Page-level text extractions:

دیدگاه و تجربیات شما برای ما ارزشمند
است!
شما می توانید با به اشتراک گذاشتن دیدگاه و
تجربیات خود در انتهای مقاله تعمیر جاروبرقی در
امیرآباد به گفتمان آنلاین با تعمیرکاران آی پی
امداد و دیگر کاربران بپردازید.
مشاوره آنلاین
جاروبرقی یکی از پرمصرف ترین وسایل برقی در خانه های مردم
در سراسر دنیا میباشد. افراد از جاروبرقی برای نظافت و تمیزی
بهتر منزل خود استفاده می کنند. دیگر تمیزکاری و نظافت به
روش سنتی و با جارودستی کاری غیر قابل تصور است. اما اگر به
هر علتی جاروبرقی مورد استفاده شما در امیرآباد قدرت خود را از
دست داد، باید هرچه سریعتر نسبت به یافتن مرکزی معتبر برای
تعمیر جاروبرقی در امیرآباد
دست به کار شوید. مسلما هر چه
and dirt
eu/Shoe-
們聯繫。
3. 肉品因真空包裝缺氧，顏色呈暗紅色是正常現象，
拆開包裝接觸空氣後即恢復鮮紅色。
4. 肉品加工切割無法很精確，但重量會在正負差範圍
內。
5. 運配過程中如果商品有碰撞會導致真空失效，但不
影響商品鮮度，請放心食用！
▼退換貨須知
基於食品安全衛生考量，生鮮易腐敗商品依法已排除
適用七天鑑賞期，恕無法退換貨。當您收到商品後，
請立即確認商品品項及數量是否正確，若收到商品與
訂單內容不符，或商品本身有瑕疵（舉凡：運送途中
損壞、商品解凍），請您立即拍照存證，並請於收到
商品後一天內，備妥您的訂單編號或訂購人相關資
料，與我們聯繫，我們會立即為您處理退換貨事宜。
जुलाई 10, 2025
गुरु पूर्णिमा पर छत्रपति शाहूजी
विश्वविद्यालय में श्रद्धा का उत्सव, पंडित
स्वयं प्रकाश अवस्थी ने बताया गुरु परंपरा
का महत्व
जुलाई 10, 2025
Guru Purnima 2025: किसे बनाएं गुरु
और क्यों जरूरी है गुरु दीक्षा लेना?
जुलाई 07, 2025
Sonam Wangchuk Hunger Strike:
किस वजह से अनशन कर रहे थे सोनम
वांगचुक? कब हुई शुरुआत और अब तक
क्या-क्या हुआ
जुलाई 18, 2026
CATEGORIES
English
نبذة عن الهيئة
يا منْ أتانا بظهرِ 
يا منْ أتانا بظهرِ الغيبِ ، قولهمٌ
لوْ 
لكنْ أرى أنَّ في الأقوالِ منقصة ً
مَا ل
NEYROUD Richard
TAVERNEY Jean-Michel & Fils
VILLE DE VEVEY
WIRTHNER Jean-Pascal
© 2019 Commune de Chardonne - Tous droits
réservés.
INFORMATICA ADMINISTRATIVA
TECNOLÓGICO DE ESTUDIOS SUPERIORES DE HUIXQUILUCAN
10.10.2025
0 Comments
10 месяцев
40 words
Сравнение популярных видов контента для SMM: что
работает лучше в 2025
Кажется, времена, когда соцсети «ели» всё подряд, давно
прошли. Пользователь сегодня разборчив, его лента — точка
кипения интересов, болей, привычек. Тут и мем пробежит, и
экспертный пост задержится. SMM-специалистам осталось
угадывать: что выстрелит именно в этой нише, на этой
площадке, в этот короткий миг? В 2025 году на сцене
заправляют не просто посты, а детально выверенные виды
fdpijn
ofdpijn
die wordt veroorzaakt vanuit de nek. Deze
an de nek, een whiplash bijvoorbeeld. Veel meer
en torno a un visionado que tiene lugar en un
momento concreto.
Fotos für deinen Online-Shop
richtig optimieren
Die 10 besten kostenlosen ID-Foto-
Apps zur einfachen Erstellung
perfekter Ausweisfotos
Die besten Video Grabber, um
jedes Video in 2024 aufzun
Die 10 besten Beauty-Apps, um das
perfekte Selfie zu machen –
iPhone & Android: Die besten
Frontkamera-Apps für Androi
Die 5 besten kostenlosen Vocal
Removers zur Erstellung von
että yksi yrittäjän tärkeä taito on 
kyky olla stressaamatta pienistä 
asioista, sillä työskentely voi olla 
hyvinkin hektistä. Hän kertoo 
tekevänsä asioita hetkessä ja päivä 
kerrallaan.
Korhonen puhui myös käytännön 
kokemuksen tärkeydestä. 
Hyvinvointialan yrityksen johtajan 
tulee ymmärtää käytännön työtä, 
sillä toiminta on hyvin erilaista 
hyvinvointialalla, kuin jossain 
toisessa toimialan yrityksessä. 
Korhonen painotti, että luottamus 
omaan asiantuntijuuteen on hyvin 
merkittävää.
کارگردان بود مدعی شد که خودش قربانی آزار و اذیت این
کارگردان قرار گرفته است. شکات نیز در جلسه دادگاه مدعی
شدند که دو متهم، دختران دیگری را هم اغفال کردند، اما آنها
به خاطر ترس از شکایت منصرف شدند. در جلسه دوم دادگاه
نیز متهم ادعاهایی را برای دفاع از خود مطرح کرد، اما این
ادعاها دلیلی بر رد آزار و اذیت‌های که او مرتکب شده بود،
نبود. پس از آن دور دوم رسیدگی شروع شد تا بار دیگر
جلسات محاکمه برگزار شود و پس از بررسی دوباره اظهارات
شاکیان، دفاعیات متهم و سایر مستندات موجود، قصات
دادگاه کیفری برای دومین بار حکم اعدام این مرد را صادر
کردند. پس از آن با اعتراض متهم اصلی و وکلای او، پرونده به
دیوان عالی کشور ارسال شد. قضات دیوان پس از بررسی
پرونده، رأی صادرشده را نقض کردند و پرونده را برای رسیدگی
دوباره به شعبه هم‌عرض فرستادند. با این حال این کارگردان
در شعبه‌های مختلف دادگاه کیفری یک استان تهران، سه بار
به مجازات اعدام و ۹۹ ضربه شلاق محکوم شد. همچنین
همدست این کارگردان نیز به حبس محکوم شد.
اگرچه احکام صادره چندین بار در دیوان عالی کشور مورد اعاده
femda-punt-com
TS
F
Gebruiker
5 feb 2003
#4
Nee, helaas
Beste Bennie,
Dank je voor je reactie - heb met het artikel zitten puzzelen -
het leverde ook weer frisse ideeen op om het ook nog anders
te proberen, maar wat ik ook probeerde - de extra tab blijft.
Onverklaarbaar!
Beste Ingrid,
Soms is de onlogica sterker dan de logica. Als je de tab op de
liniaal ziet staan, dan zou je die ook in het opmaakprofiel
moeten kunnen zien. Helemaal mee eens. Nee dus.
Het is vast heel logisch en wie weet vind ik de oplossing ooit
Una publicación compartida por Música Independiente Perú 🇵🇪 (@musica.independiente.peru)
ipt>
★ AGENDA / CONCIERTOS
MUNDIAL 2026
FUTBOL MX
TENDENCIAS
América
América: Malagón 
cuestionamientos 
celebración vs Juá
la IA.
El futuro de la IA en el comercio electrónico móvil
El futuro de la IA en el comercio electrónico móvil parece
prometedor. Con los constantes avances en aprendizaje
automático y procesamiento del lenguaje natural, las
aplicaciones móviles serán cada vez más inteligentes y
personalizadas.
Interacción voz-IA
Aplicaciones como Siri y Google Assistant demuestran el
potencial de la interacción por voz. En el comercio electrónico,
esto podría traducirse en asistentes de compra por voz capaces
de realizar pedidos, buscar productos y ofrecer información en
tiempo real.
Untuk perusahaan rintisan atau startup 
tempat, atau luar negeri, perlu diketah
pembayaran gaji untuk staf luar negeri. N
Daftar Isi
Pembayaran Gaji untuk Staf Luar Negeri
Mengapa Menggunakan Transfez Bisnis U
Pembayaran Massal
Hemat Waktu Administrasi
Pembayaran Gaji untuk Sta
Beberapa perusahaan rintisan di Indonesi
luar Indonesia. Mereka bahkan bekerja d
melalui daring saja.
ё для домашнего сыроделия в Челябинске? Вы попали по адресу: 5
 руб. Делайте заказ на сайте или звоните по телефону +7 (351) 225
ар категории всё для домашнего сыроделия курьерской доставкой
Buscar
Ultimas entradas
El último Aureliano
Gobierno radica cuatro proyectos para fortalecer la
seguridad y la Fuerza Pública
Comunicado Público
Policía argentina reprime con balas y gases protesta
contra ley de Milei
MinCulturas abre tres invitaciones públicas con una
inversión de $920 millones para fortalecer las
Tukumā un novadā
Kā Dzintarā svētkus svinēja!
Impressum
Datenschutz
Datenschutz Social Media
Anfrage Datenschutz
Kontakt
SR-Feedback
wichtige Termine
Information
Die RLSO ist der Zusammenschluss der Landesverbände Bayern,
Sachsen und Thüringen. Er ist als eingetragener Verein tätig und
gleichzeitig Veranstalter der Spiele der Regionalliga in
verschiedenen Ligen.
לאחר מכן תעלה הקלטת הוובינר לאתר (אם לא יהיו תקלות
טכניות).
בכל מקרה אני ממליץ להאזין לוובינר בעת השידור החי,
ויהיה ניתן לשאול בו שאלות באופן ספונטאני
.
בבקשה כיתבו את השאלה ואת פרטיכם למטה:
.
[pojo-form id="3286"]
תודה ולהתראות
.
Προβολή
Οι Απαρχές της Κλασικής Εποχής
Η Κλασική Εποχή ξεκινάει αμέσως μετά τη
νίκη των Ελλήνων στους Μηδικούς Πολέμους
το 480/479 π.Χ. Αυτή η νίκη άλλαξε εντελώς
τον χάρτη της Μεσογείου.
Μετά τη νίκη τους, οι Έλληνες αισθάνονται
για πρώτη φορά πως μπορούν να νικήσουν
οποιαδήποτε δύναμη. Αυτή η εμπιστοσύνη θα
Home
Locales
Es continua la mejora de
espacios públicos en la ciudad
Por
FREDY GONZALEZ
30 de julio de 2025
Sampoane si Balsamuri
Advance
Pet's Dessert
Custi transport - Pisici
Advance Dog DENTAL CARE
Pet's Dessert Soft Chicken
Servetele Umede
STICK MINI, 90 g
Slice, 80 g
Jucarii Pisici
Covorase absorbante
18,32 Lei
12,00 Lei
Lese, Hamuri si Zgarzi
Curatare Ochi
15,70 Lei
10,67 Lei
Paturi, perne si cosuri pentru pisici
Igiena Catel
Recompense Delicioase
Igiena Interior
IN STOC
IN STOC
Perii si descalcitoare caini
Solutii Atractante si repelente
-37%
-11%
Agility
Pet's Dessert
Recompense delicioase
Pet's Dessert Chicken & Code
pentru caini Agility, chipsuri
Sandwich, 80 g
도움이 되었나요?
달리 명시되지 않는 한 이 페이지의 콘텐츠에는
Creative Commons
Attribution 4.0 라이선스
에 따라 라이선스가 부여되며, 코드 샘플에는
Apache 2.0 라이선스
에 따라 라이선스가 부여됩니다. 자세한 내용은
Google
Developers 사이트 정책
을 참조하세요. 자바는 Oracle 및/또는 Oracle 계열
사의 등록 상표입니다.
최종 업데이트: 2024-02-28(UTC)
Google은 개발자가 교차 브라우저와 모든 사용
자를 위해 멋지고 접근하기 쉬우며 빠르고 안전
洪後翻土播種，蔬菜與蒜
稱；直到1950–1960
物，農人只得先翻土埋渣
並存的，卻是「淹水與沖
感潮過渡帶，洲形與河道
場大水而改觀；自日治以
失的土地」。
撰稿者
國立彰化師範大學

#### Task to carry out
Only the lines above from the one with "स्वयं प्रकाश अवस्थी ने बताया गुरु परंपरा" up to and including the one with "TECNOLÓGICO DE ESTUDIOS" should be repeated, exactly as written.

#### Written solution
स्वयं प्रकाश अवस्थी ने बताया गुरु परंपरा
का महत्व
जुलाई 10, 2025
Guru Purnima 2025: किसे बनाएं गुरु
और क्यों जरूरी है गुरु दीक्षा लेना?
जुलाई 07, 2025
Sonam Wangchuk Hunger Strike:
किस वजह से अनशन कर रहे थे सोनम
वांगचुक? कब हुई शुरुआत और अब तक
क्या-क्या हुआ
जुलाई 18, 2026
CATEGORIES
English
نبذة عن الهيئة
يا منْ أتانا بظهرِ 
يا منْ أتانا بظهرِ الغيبِ ، قولهمٌ
لوْ 
لكنْ أرى أنَّ في الأقوالِ منقصة ً
مَا ل
NEYROUD Richard
TAVERNEY Jean-Michel & Fils
VILLE DE VEVEY
WIRTHNER Jean-Pascal
© 2019 Commune de Chardonne - Tous droits
réservés.
INFORMATICA ADMINISTRATIVA
TECNOLÓGICO DE ESTUDIOS SUPERIORES DE HUIXQUILUCAN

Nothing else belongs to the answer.